Following on from a successful conference in Brunei, hosted by the International Finance and Banking Society (IFABS), of which he is vice-president, Mohamed travelled to the island of Lombok, Indonesia, to address the BPK which is the supreme audit board of Indonesia – responsible for auditing state-owned government entities (pictured below, left). The international seminar reviewed the efficiency and financial stability of their local development bank – he spoke on its importance and how it should contribute to local economies by supporting SMEs.
Similar to other emerging economies, the Indonesian economy faces challenges of weak institutions, weak law enforcement, corruption and politically directed lending. The BPK is using Mohamed’s research to conduct an efficiency audit on Indonesian banks.
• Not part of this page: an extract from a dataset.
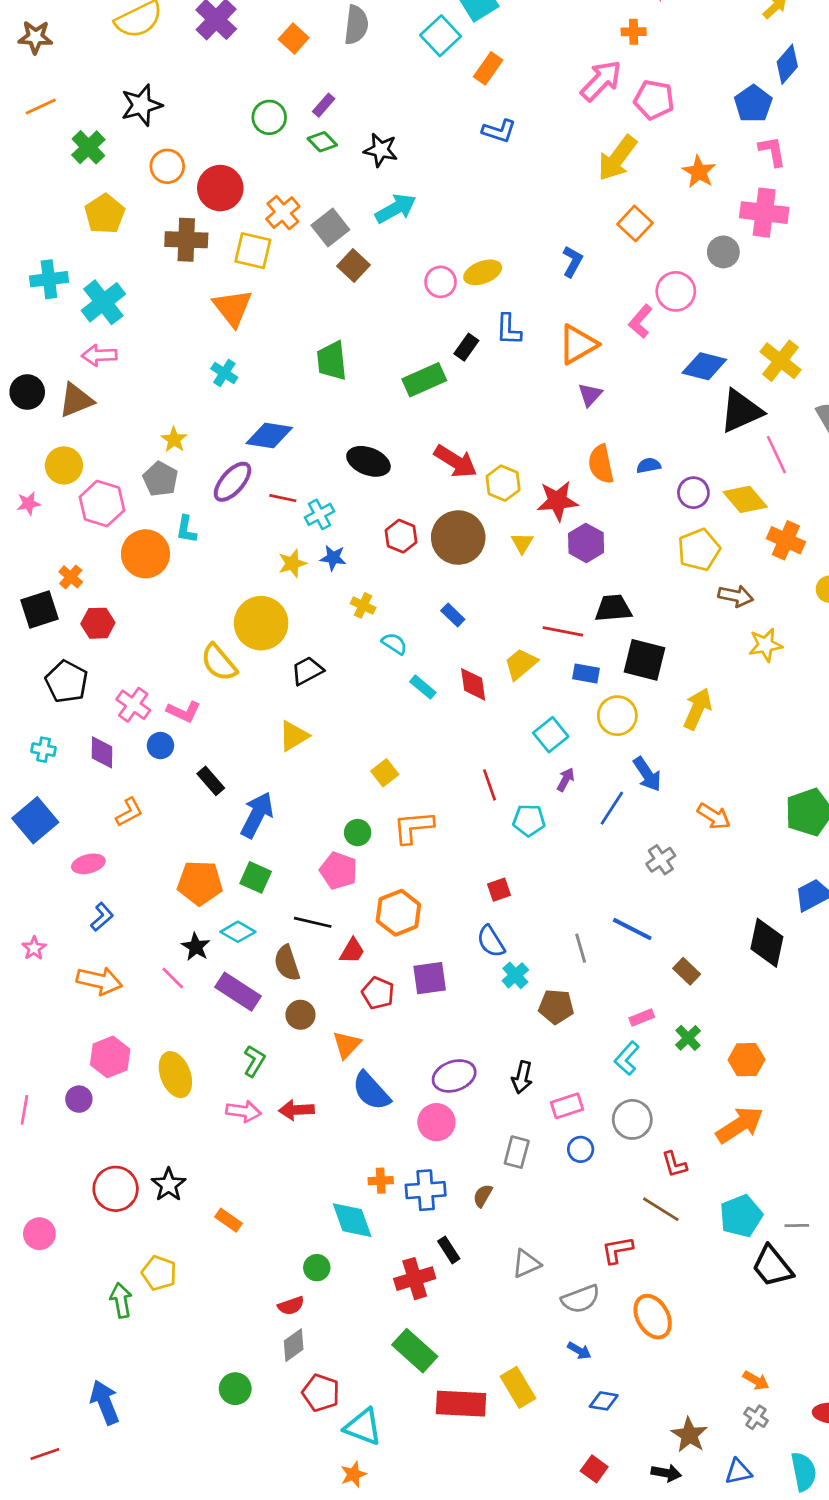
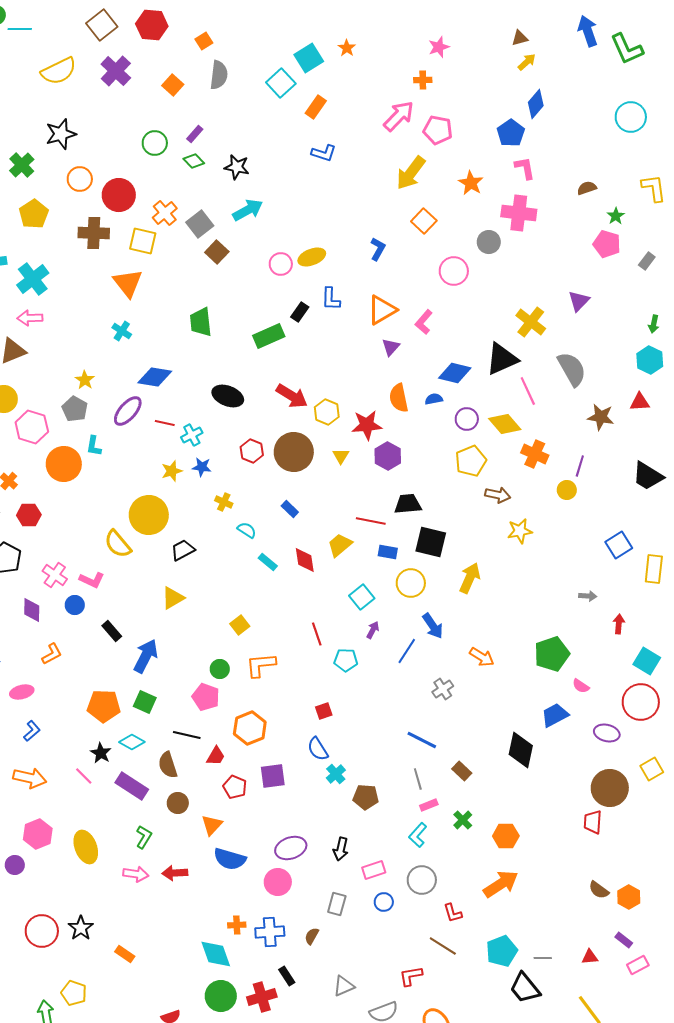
pink L-shape: (640, 321) -> (424, 322), moved
blue diamond: (704, 366) -> (455, 373), moved
gray line: (581, 948) -> (418, 779), moved
blue semicircle: (371, 1091) -> (230, 859), turned -32
green circle: (317, 1268) -> (221, 996), moved, size x1.6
In October, Mohamed was invited to Tokyo to deliver a keynote speech at an international conference hosted by the Asian Development Bank Institute (ADBI, pictured above centre), the research arm of the Asian Development Bank. Amongst other research, policy makers and industry experts he discussed the lack of access to lending for micro-SMEs (MSMEs) in Asia – a key area of development as sustainable capacity building becomes core to future prosperity. Mohamed proposed that the ADBI would benefit from creating local units which deal directly with MSMEs; with this, a dialogue between banks and organisations will begin – reducing banks’ perception of entrepreneurs as agents and reluctance to lend, whilst increasing trust, quality and frequency of reporting.
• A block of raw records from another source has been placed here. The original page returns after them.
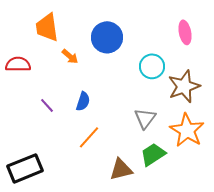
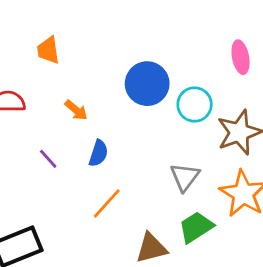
orange trapezoid: (47, 27) -> (48, 50), size x0.7
blue circle: (107, 37) -> (147, 84), moved
orange arrow: (70, 56) -> (76, 110), moved

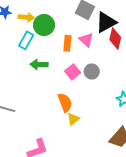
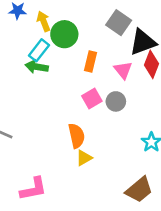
yellow arrow: (26, 17) -> (44, 21), turned -126
pink triangle: (86, 40) -> (123, 70), moved
green arrow: (39, 65) -> (37, 67), moved

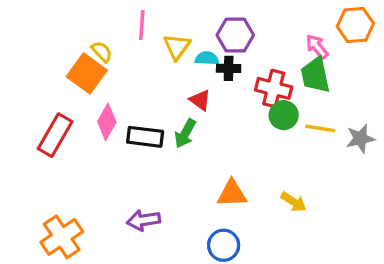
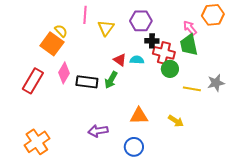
cyan semicircle: (207, 58) -> (137, 60), moved
black cross: (229, 68) -> (152, 41), moved
yellow line: (320, 128) -> (192, 89), moved
purple arrow: (143, 220) -> (98, 131), moved

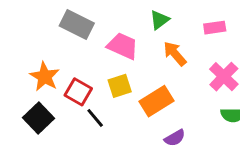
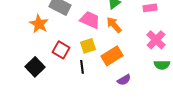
orange arrow: (175, 54) -> (114, 25), moved
orange star: (45, 77) -> (39, 24), moved
black line: (95, 118) -> (82, 67), moved, turned 32

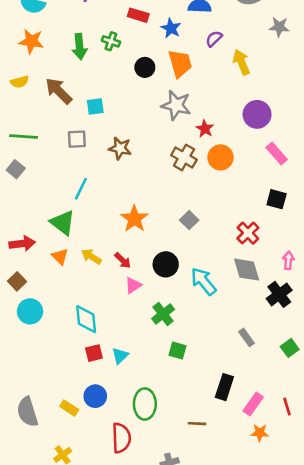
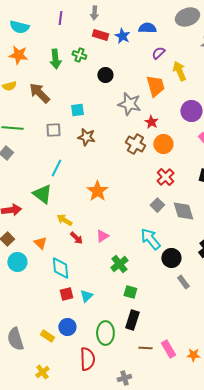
blue star: (171, 28) -> (122, 36), moved
orange trapezoid: (180, 63) -> (155, 86), moved
cyan square: (95, 107) -> (77, 110), moved
gray square: (189, 220) -> (157, 205), moved
red cross: (248, 233) -> (165, 177), moved
orange triangle: (60, 257) -> (40, 243), moved
red arrow: (123, 260) -> (76, 238), moved
black circle: (166, 264) -> (171, 258), moved
gray diamond: (247, 270) -> (183, 211), moved
pink triangle: (133, 285) -> (102, 236), moved
black rectangle: (224, 387) -> (132, 320), moved
pink rectangle: (253, 404) -> (168, 349), moved, turned -66

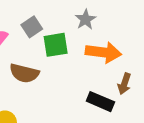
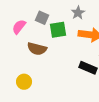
gray square: (32, 27) -> (42, 18), turned -32

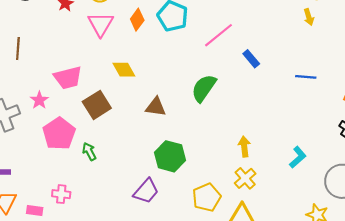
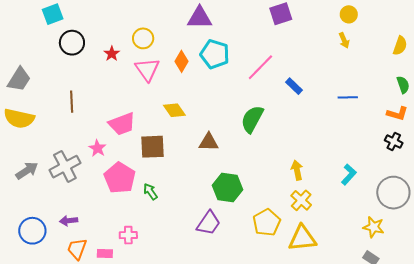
brown square: (97, 105) -> (152, 147), turned 36

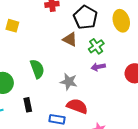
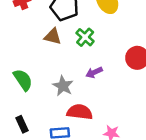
purple arrow: (98, 67) -> (94, 72), moved
gray star: (69, 82) -> (63, 86), turned 30

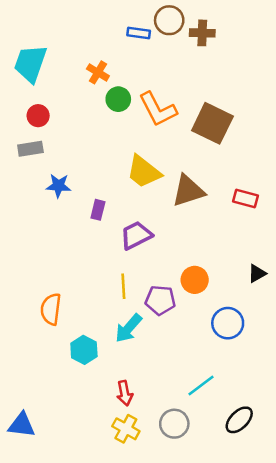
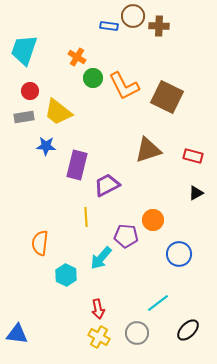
yellow trapezoid: (144, 172) -> (58, 112), moved
purple rectangle: (98, 210) -> (77, 165), size x1.8
black triangle: (257, 273) -> (196, 193), moved
yellow line: (123, 286) -> (86, 217), moved

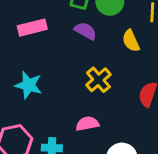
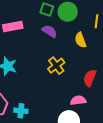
pink semicircle: (87, 124) -> (78, 100), moved

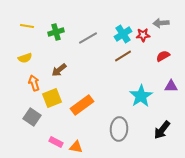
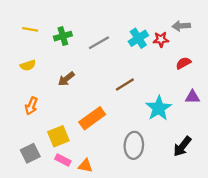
brown line: (123, 56) -> (125, 84), moved
orange arrow: (34, 83) -> (31, 106), moved, turned -140
yellow square: (52, 98) -> (58, 136), moved
gray square: (32, 117) -> (30, 153), moved, turned 30

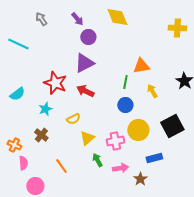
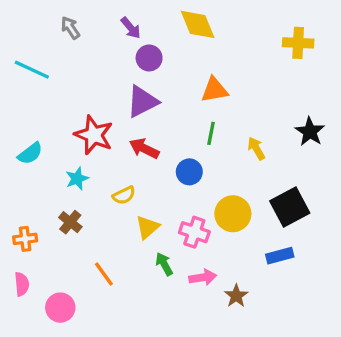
orange triangle: (141, 66) -> (214, 90), moved
blue circle: (125, 105) -> (189, 172), moved
pink cross: (115, 141) -> (194, 232), turned 30
orange cross: (14, 145) -> (25, 239), turned -32
blue rectangle: (154, 158) -> (280, 256), moved
pink semicircle: (23, 163) -> (22, 284), moved

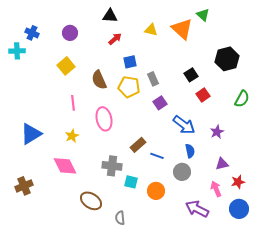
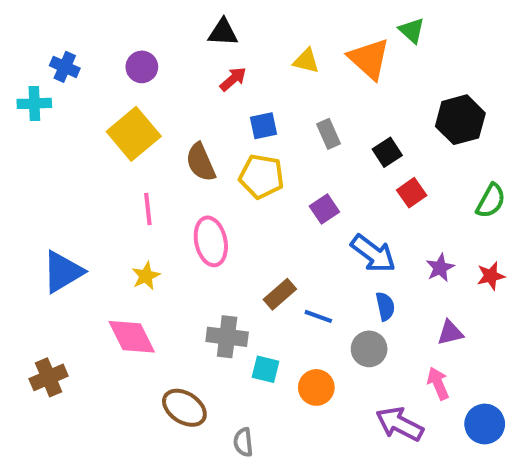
yellow square: (66, 66) -> (134, 134), size x1.4
gray rectangle: (153, 79) -> (328, 134), moved
red star: (238, 182) -> (491, 276), moved

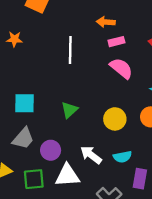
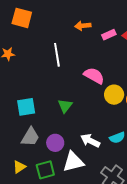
pink rectangle: (116, 42) -> (109, 35), moved
pink semicircle: (121, 68) -> (94, 76), moved
yellow circle: (115, 119) -> (114, 95), moved

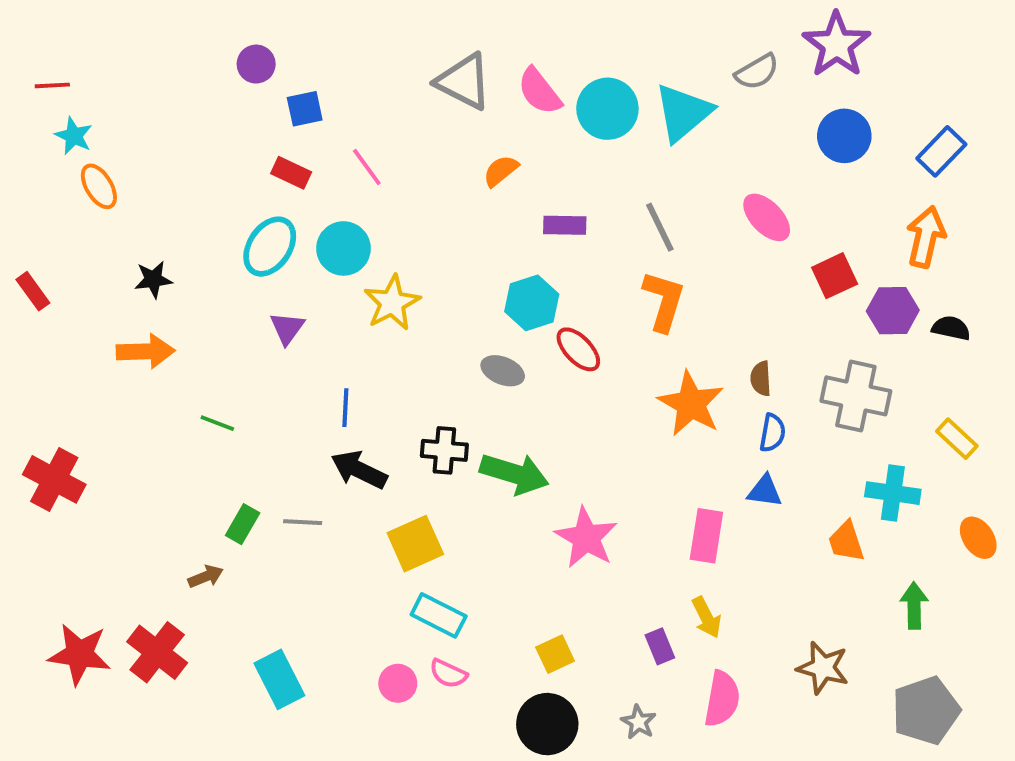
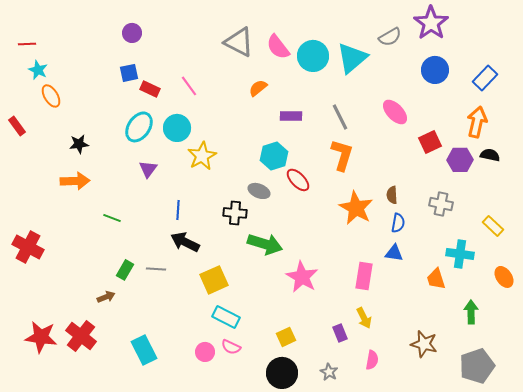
blue square: (305, 109) -> (129, 73), moved
red rectangle: (33, 291) -> (17, 126), moved
black semicircle: (951, 328) -> (490, 155), moved
gray cross: (856, 396) -> (441, 204), size x0.7
black cross: (444, 450) -> (235, 213), moved
pink semicircle: (722, 699) -> (372, 360), size x0.7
A further suggestion from Mohamed proposes that SMEs employs or train managers, arguing that the entrepreneur lacks managerial experience. Employment of management staff is something he’s seen great success with in industry with organisations seeing a ten-fold growth in profits. This is the focus of Mohamed’s new research project.
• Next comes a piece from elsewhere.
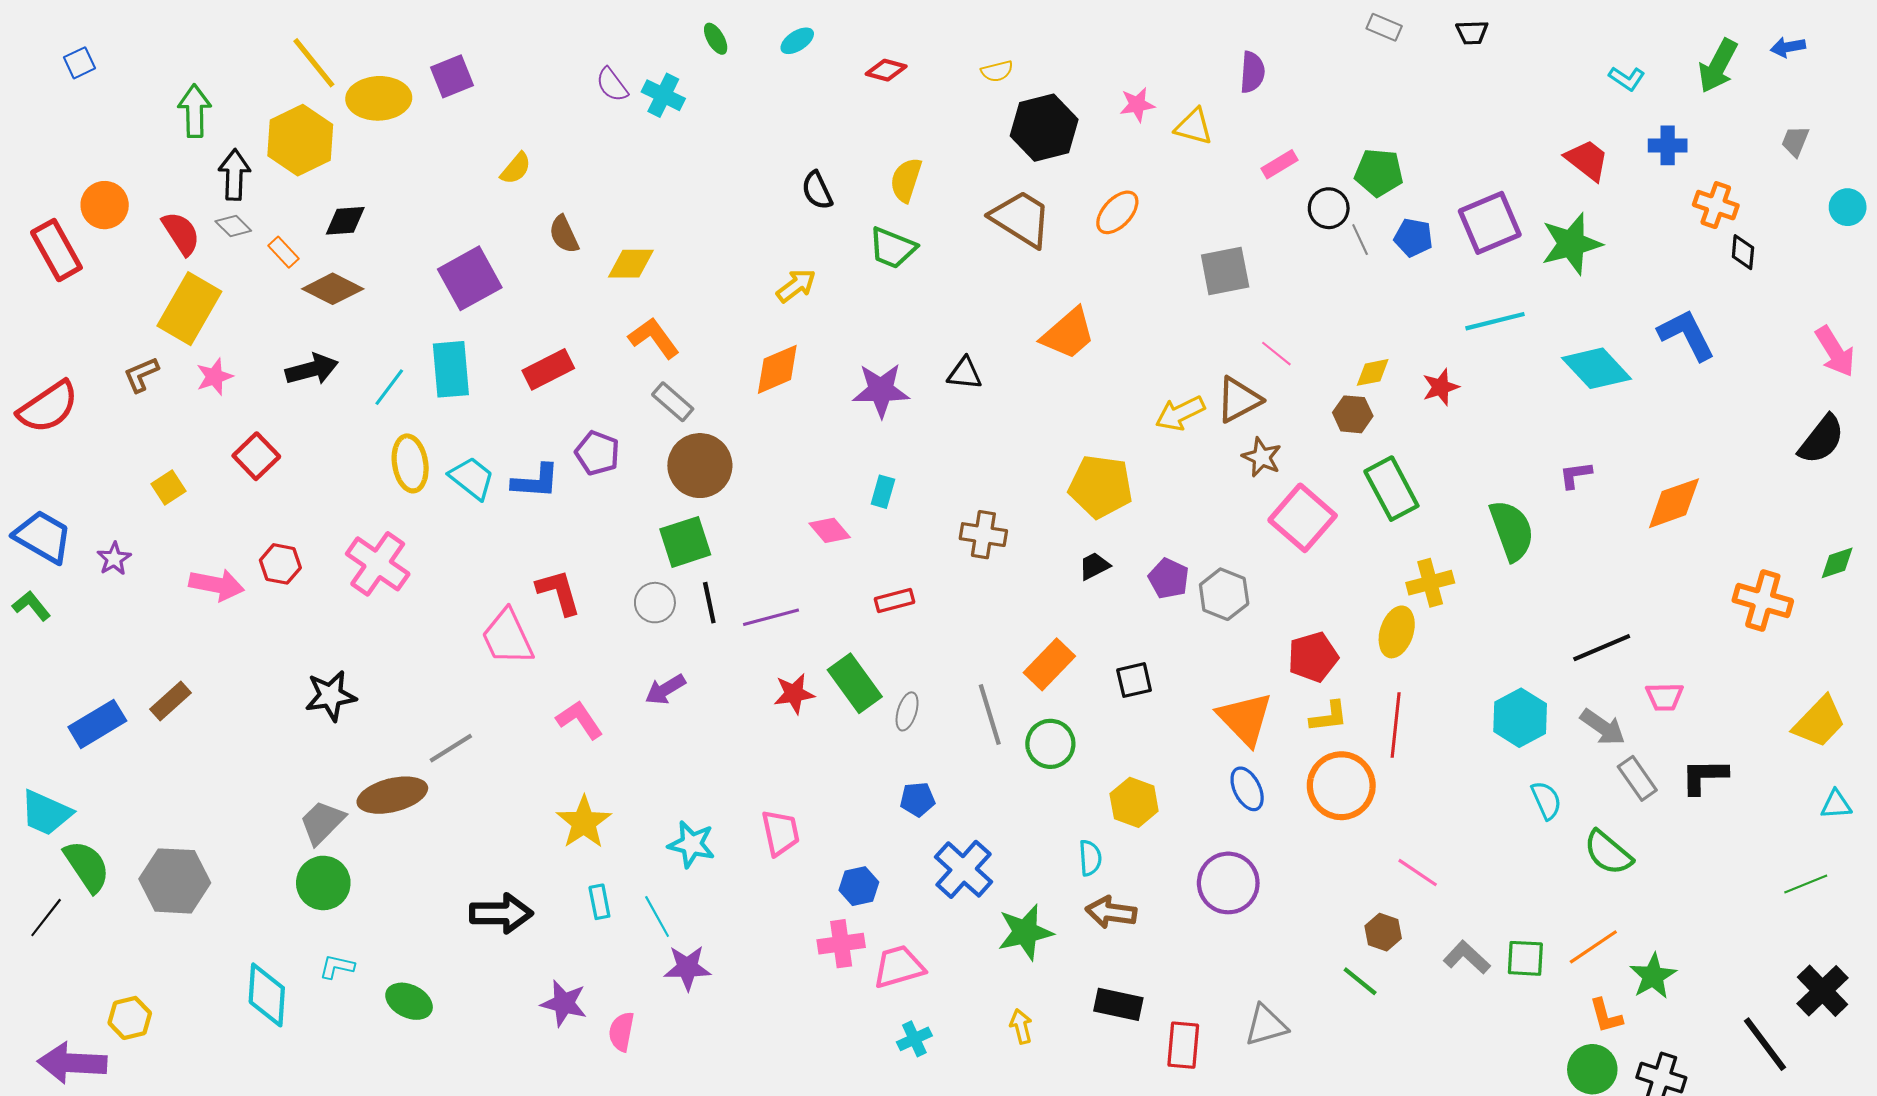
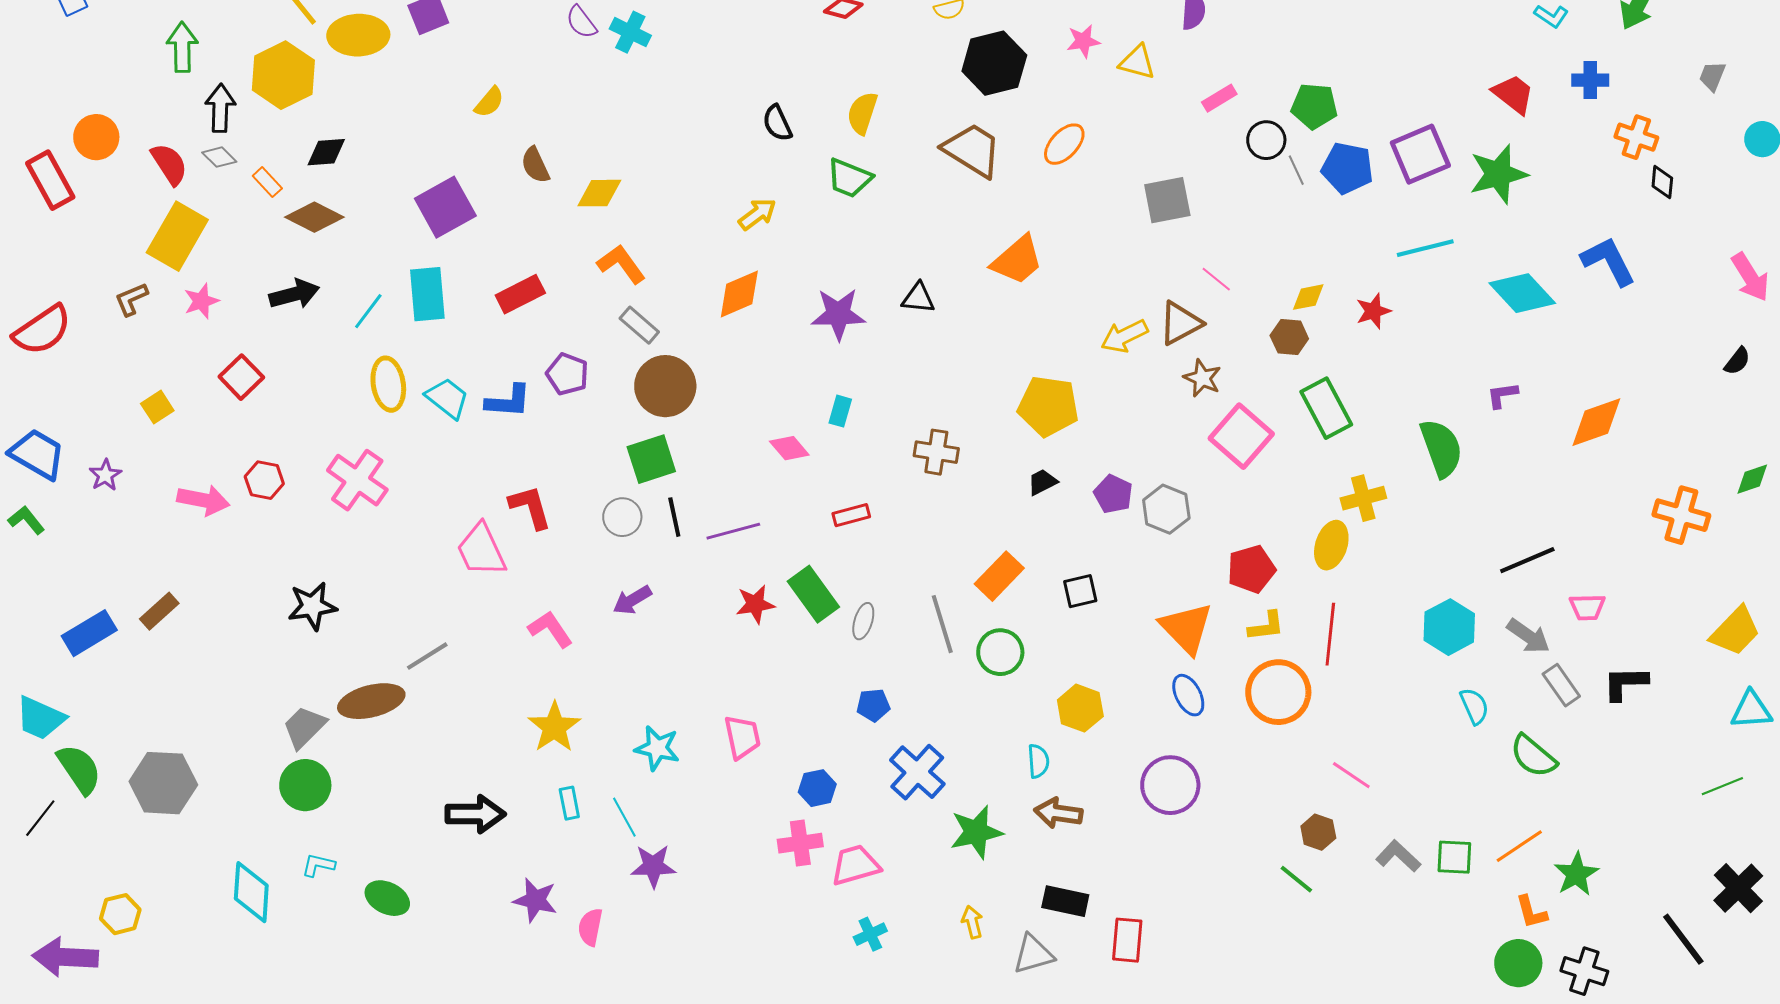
blue pentagon: (1413, 237) -> (1347, 168), size x1.4
black semicircle: (1821, 439) -> (1737, 361), size x0.6
cyan triangle: (1836, 805) -> (1751, 710), size x1.4
gray triangle: (1266, 1025) -> (1033, 954), moved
Finally, Mohamed gave keynotes to executives from the Chinese banking industry at the 2016 China-UK Financial Talent Education Meeting on Banking (pictured above right). This was organised in October in Guangzhou in collaboration with Guangzhou Tianhe Central Business District Administrative Committee and the UK Department for International Trade. Around 200 senior executives from commercial banks in Guangdong Province attended this meeting. Mohamed’s keynote was on China’s banking sector. He focused on opening new banks to serve SMEs which are significant in Asia, representing up to 99% of business.
Mohamed was also invited to join a high profile panel which was composed of senior executives from Central Bank of China and other major Chinese banks to discuss the global trends in banking and its implications for Chinese financial sector.
By applying his research to these organisations, Mohamed is making a difference to the development of policy and emerging economies across Asia.